## WORK REQUEST
What you return must be exactly the lines running from the one with "are taken into" to the end of the data below, inclusive, and nothing more.

[Collected data]
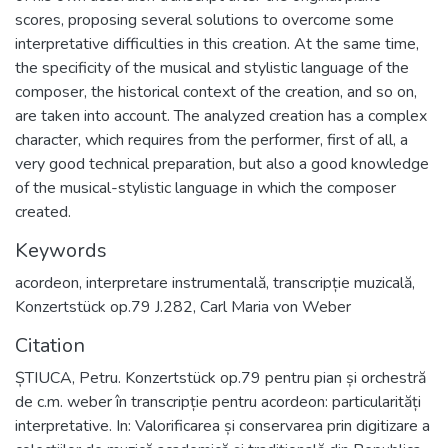
scores, proposing several solutions to overcome some
interpretative difficulties in this creation. At the same time,
the specificity of the musical and stylistic language of the
composer, the historical context of the creation, and so on,
are taken into account. The analyzed creation has a complex
character, which requires from the performer, first of all, a
very good technical preparation, but also a good knowledge
of the musical-stylistic language in which the composer
created.
Keywords
acordeon
,
interpretare instrumentală
,
transcripție muzicală
,
Konzertstück op.79 J.282
,
Carl Maria von Weber
Citation
ȘTIUCA, Petru. Konzertstück op.79 pentru pian și orchestră
de c.m. weber în transcripție pentru acordeon: particularități
interpretative. In: Valorificarea și conservarea prin digitizare a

## EXERCISE SOLUTION
are taken into account. The analyzed creation has a complex
character, which requires from the performer, first of all, a
very good technical preparation, but also a good knowledge
of the musical-stylistic language in which the composer
created.
Keywords
acordeon
,
interpretare instrumentală
,
transcripție muzicală
,
Konzertstück op.79 J.282
,
Carl Maria von Weber
Citation
ȘTIUCA, Petru. Konzertstück op.79 pentru pian și orchestră
de c.m. weber în transcripție pentru acordeon: particularități
interpretative. In: Valorificarea și conservarea prin digitizare a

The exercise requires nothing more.